**The task**:
Look at each line of the listing. Copy those that hold the string "visibility".

**Entries provided**:
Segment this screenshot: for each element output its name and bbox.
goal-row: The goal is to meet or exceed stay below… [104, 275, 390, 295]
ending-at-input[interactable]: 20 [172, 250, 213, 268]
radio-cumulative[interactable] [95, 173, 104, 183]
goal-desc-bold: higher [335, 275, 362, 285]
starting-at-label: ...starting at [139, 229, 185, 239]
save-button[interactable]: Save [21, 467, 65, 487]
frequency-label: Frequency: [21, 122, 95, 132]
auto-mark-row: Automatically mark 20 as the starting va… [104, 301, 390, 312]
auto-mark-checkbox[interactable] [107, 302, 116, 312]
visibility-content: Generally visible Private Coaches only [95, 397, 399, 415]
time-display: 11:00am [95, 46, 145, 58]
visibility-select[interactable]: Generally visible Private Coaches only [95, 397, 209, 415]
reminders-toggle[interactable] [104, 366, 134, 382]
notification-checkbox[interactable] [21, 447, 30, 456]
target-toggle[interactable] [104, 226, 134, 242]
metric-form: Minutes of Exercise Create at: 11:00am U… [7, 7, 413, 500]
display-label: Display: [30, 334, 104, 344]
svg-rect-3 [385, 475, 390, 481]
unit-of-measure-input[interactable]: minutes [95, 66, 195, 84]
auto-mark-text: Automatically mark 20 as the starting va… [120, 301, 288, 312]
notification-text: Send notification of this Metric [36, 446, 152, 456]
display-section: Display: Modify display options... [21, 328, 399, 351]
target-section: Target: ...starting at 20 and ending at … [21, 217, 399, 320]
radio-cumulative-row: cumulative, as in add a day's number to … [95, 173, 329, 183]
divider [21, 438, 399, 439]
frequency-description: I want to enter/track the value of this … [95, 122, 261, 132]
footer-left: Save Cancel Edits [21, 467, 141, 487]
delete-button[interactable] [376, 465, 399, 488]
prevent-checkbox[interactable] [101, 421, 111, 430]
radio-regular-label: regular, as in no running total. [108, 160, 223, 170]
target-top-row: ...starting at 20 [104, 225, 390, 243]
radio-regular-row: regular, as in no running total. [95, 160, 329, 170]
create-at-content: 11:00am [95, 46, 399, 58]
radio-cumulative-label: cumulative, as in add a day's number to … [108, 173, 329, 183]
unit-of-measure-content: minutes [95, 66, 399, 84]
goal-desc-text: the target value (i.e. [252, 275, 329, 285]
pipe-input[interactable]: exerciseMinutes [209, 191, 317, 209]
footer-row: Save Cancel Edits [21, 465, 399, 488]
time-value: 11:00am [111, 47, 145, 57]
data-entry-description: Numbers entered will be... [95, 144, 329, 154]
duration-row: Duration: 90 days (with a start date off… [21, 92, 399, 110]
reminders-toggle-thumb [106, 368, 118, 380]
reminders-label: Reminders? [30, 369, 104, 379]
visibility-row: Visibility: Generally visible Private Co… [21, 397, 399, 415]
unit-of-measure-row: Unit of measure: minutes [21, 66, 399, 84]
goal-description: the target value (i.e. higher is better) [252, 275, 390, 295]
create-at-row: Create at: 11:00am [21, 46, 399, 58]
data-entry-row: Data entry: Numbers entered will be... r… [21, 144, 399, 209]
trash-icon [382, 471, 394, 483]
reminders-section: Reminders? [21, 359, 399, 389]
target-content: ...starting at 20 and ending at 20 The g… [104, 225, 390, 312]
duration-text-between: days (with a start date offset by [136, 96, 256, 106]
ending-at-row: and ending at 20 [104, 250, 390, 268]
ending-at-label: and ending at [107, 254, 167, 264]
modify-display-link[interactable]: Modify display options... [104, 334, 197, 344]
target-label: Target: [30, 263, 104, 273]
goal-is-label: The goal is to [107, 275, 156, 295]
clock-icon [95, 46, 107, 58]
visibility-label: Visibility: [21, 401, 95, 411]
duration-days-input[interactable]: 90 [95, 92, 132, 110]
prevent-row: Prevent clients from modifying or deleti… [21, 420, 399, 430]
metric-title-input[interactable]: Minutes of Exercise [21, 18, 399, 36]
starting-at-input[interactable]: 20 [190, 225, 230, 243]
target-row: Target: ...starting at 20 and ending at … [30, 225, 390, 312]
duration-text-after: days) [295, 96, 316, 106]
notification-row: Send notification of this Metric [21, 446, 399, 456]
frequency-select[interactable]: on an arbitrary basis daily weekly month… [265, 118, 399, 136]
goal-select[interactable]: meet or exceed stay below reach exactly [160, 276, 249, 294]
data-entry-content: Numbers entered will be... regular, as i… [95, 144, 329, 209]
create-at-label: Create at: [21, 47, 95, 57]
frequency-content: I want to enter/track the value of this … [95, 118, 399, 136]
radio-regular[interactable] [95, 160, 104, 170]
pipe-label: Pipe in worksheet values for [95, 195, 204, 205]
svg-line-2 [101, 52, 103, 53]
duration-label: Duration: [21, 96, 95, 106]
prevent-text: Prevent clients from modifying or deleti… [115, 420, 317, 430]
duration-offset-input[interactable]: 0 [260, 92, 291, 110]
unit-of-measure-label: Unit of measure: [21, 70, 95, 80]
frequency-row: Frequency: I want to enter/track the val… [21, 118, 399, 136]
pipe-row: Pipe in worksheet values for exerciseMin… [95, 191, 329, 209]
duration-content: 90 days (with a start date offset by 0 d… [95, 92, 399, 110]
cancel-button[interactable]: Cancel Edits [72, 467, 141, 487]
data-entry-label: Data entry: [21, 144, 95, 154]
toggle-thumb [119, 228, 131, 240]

**Written answer**:
visibility-content: Generally visible Private Coaches only [95, 397, 399, 415]
visibility-select[interactable]: Generally visible Private Coaches only [95, 397, 209, 415]
visibility-row: Visibility: Generally visible Private Co… [21, 397, 399, 415]
visibility-label: Visibility: [21, 401, 95, 411]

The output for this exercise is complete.